Of course, this assumes these matters haven’t already been decided through proper and up-to-date estate planning, including a valid durable power of attorney and advance health care directives, which are the best methods for ensuring this massive responsibility is handled as effectively as possible. Sadly, most people don’t think of the costly possibility of incapacity and therefore leave their families at risk.
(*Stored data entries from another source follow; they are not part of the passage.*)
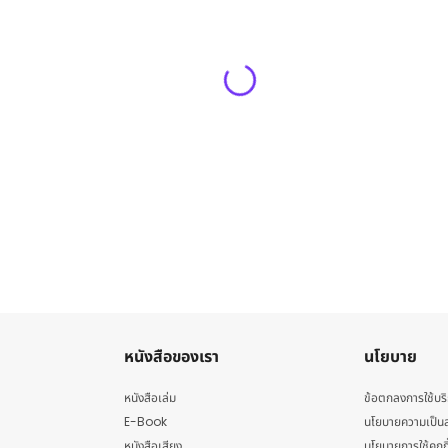
หนังสือของเรา
นโยบาย
หนังสือเล่ม
ข้อตกลงการใช้บร
E-Book
นโยบายความเป็นส
หนังสือเสียง
นโยบายการใช้คุกกี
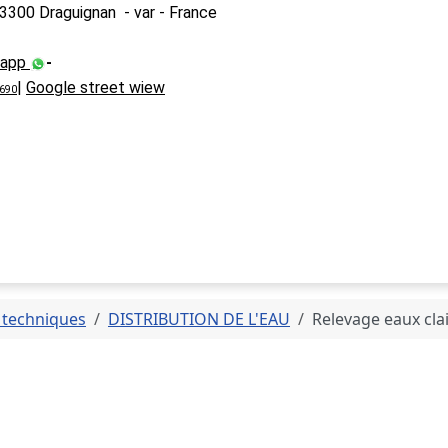
3300 Draguignan - var - France
sapp
-
|
Google street wiew
0690
techniques
DISTRIBUTION DE L'EAU
Relevage eaux cla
If you do have a loved one who needs a conservator, here are some of the things you’ll need to know:

Who can be appointed as conservator?

Unless specified in a valid legal document, any family member or other interested person can petition for conservatorship—even a close friend can do it if they prove they’re best suited for the position. That said, most courts give preference to the ward’s spouse or other close family members. In some cases, the conservator is required to post a bond, which typically requires good credit and some level of deposit to be held in the event of the conservator’s wrongdoing. This bond requirement often disqualifies friends and family, who either don’t have good credit or the resources to post a bond.

If a relative or friend is not willing—or capable—of serving, the court will appoint a professional conservator or public conservator. This is one of the ways that an estate can be drained extremely quickly. If you want to hear more about how this can happen, read this terrifying article about the way public and professional conservators are stealing from our elders.

When are conservators appointed?

A conservator will only be appointed if a court determines there is enough evidence to show a person is mentally incapacitated, such that they can no longer make legal, financial, and/or health-care decisions.

What are a conservator’s responsibilities?

Depending on the extent of the ward’s mental capacity, a court-appointed conservator can be given near complete control over a person’s life and finances. Some of the most common duties include:

  • Paying the ward’s bills
  • Determining where they live
  • Monitoring their residence and living conditions
    Providing consent for medical treatments
  • Deciding how their finances are handled, including how their assets are invested and if any assets should be liquidated
  • Managing real estate and other tangible personal property
  • Keeping detailed records of all their expenditures and other financial transactions
  • Making end-of-life and other palliative-care decisions
  • Reporting to the court about the ward’s status at least annually

The extent of duties the conservator is responsible for is up to the court, and the conservator will not be allowed to act in areas the court has not authorized. Moreover, conservators are required to seek the ward’s preferences whenever possible—though ultimately, the decision about what action to take will be in the conservator’s hands.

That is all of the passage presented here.